APS Spotlight
2020 APS Mentor Awards
The APS Mentor Award recognizes the lifetime achievement of psychology researchers and educators who have shaped the future directions of science by fostering the careers of students and colleagues. Four psychological scientists—all APS Fellows—have been selected to receive the award in 2020. Beyond their individual contributions to diverse areas of research, these scholars’ dedication to their students and colleagues has fostered a thriving global community of psychological scientists.
Toni C. Antonucci
University of Michigan
Fostering interests and broadening perspectives. Offering feedback and inspiring growth. Making introductions, facilitating opportunities, guiding grant applications, sharing “incredibly rich” data, and above all creating a sense of family. As a mentor to dozens of current and former graduate students, postdoctoral scholars, and colleagues over the decades, Toni C. Antonucci is “a remarkable role model of leadership and achievement in the field,” said Hannah L. Giasson, a postdoctoral research fellow at Stanford, in a nomination for the award. “I am immensely appreciative of the value for ongoing growth that she imparted in me and continues to inspire through her own achievements.”
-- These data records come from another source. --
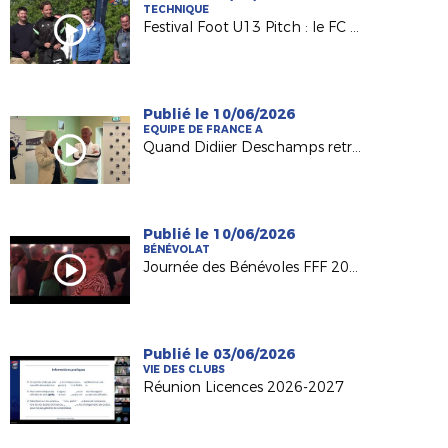
TECHNIQUE
Festival Foot U13 Pitch : le FC Chalonnes Chaudefonds club support à l'organisation
Publié le 10/06/2026
EQUIPE DE FRANCE A
Quand Didiier Deschamps retrouve ses racines nantaises...
Publié le 10/06/2026
BÉNÉVOLAT
Journée des Bénévoles FFF 2026
Publié le 03/06/2026
VIE DES CLUBS
Réunion Licences 2026-2027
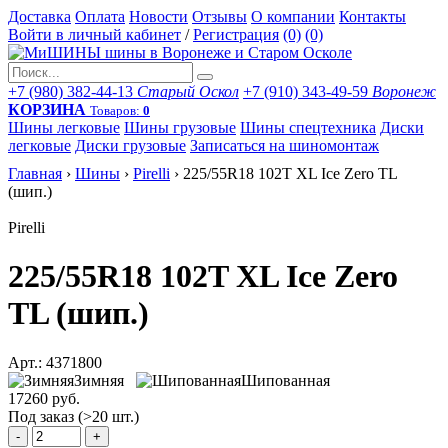
Доставка
Оплата
Новости
Отзывы
О компании
Контакты
Войти в личный кабинет
/
Регистрация
(0)
(0)
+7 (980) 382-44-13
Старый Оскол
+7 (910) 343-49-59
Воронеж
КОРЗИНА
Товаров:
0
Шины легковые
Шины грузовые
Шины спецтехника
Диски
легковые
Диски грузовые
Записаться на шиномонтаж
Главная
›
Шины
›
Pirelli
›
225/55R18 102T XL Ice Zero TL
(шип.)
Pirelli
225/55R18 102T XL Ice Zero
TL (шип.)
Арт.: 4371800
Зимняя
Шипованная
17260 руб.
Под заказ (>20 шт.)
-
+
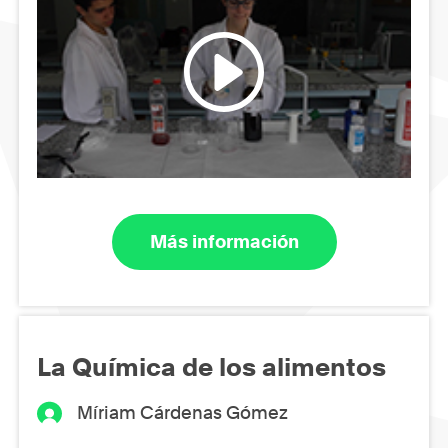
Más información
La Química de los alimentos
Míriam Cárdenas Gómez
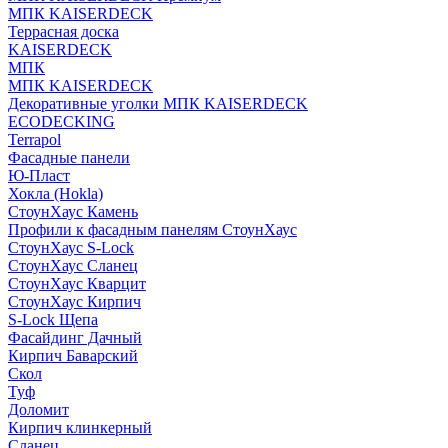
МПК KAISERDECK
Террасная доска
KAISERDECK
МПК
МПК KAISERDECK
Декоративные уголки МПК KAISERDECK
ECODECKING
Terrapol
Фасадные панели
Ю-Пласт
Хокла (Hokla)
СтоунХаус Камень
Профили к фасадным панелям СтоунХаус
СтоунХаус S-Lock
СтоунХаус Сланец
СтоунХаус Кварцит
СтоунХаус Кирпич
S-Lock Щепа
Фасайдинг Дачный
Кирпич Баварский
Скол
Туф
Доломит
Кирпич клинкерный
Сланец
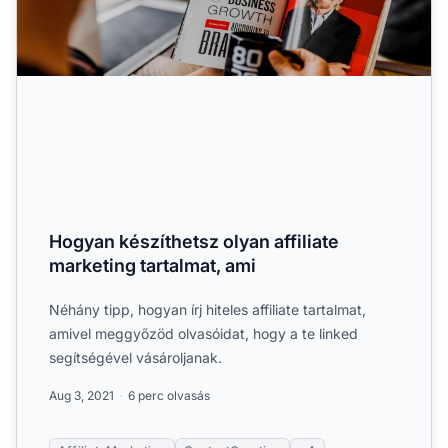
Hogyan készíthetsz olyan affiliate
marketing tartalmat, ami
Néhány tipp, hogyan írj hiteles affiliate tartalmat,
amivel meggyőzöd olvasóidat, hogy a te linked
segítségével vásároljanak.
Aug 3, 2021
6 perc olvasás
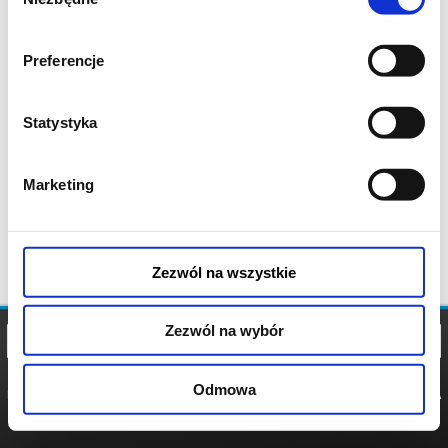
zgody
Preferencje
Statystyka
Marketing
Zezwól na wszystkie
Zezwól na wybór
Odmowa
REGULAMIN
POLITYKA
POLITYKA
COOKIES
PRYWATNOŚCI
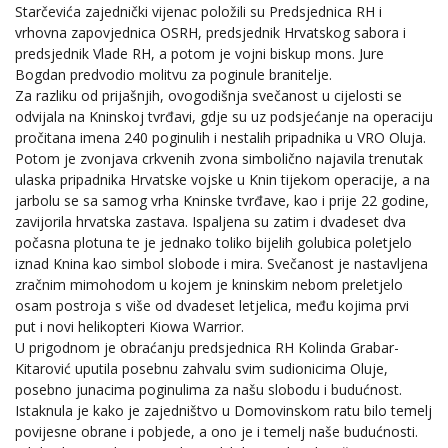
Starčevića zajednički vijenac položili su Predsjednica RH i
vrhovna zapovjednica OSRH, predsjednik Hrvatskog sabora i
predsjednik Vlade RH, a potom je vojni biskup mons. Jure
Bogdan predvodio molitvu za poginule branitelje.
Za razliku od prijašnjih, ovogodišnja svečanost u cijelosti se
odvijala na Kninskoj tvrđavi, gdje su uz podsjećanje na operaciju
pročitana imena 240 poginulih i nestalih pripadnika u VRO Oluja.
Potom je zvonjava crkvenih zvona simbolično najavila trenutak
ulaska pripadnika Hrvatske vojske u Knin tijekom operacije, a na
jarbolu se sa samog vrha Kninske tvrđave, kao i prije 22 godine,
zavijorila hrvatska zastava. Ispaljena su zatim i dvadeset dva
počasna plotuna te je jednako toliko bijelih golubica poletjelo
iznad Knina kao simbol slobode i mira. Svečanost je nastavljena
zračnim mimohodom u kojem je kninskim nebom preletjelo
osam postroja s više od dvadeset letjelica, među kojima prvi
put i novi helikopteri Kiowa Warrior.
U prigodnom je obraćanju predsjednica RH Kolinda Grabar-
Kitarović uputila posebnu zahvalu svim sudionicima Oluje,
posebno junacima poginulima za našu slobodu i budućnost.
Istaknula je kako je zajedništvo u Domovinskom ratu bilo temelj
povijesne obrane i pobjede, a ono je i temelj naše budućnosti.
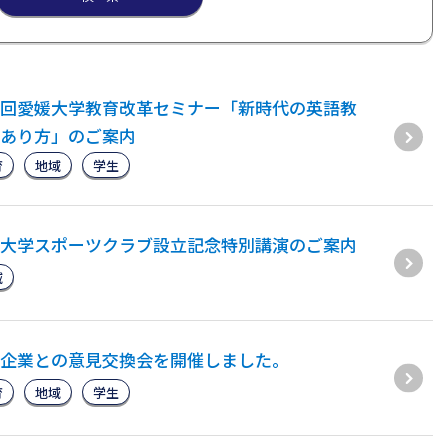
回愛媛大学教育改革セミナー「新時代の英語教
あり方」のご案内
育
地域
学生
大学スポーツクラブ設立記念特別講演のご案内
域
企業との意見交換会を開催しました。
育
地域
学生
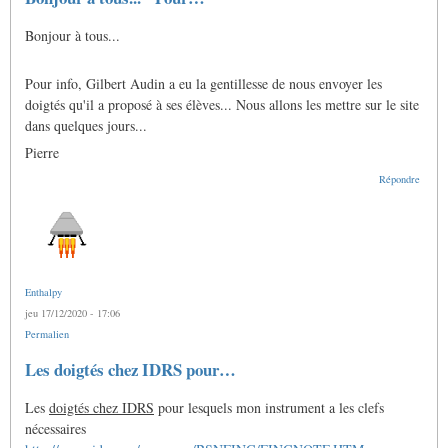
Bonjour à tous...
Pour info, Gilbert Audin a eu la gentillesse de nous envoyer les
doigtés qu'il a proposé à ses élèves... Nous allons les mettre sur le site
dans quelques jours...
Pierre
Répondre
Enthalpy
jeu 17/12/2020 - 17:06
Permalien
Les doigtés chez IDRS pour…
Les
doigtés chez IDRS
pour lesquels mon instrument a les clefs
nécessaires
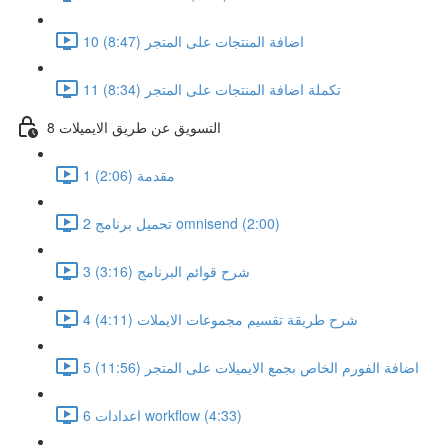
10 اضافة المنتجات على المتجر (8:47)
11 تكملة اضافة المنتجات على المتجر (8:34)
8 التسويق عن طريق الايميلات
1 مقدمة (2:06)
2 تحميل برنامج omnisend (2:00)
3 شرح قوائم البرنامج (3:16)
4 شرح طريقة تقسيم مجموعات الايملات (4:11)
5 اضافة الفورم الخاص بجمع الايميلات على المتجر (11:56)
6 اعدادات workflow (4:33)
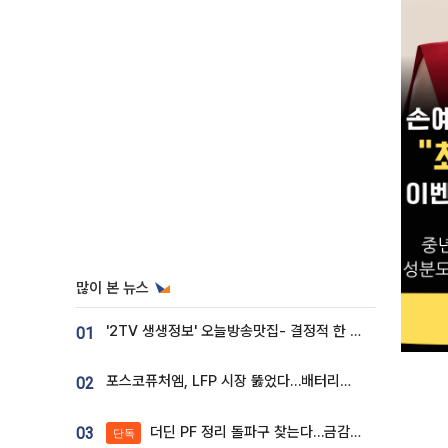
많이 본 뉴스
'2TV 생생정보' 오늘방송맛집- 결정적 한 수, 3종 메밀면! 메밀 소바 맛집 '의○○○○'
01
포스코퓨처엠, LFP 시장 뚫었다…배터리사와 대규모 장기 공급 합의
02
더딘 PF 정리 돌파구 찾는다…금감원, 1년 반 만에 매각설명회 재개
03
단독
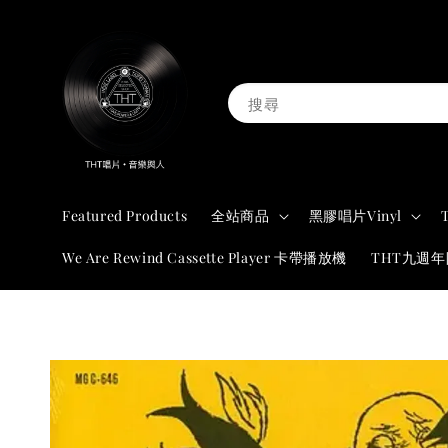
搜尋
Featured Products
全站商品
黑膠唱片Vinyl
We Are Rewind Cassette Player 卡帶播放機
THT九週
Antonucci is a premier scientist working at the nexus of life-span developmental psychology and survey research. She is the Elizabeth M. Douvan Collegiate Professor in the Department of Psychology at the University of Michigan, where she has been since 1979. She serves as senior research professor at the university’s Institute for Social Research and program director for its Life Course Development Program, where she leads large-scale, longitudinal research on how relationships and health change across the life span. To meet the challenges inherent in such complex investigations, her interdisciplinary work has brought together colleagues from psychology, anthropology, neuroscience, medicine, public health, gerontology, sociology, and social work.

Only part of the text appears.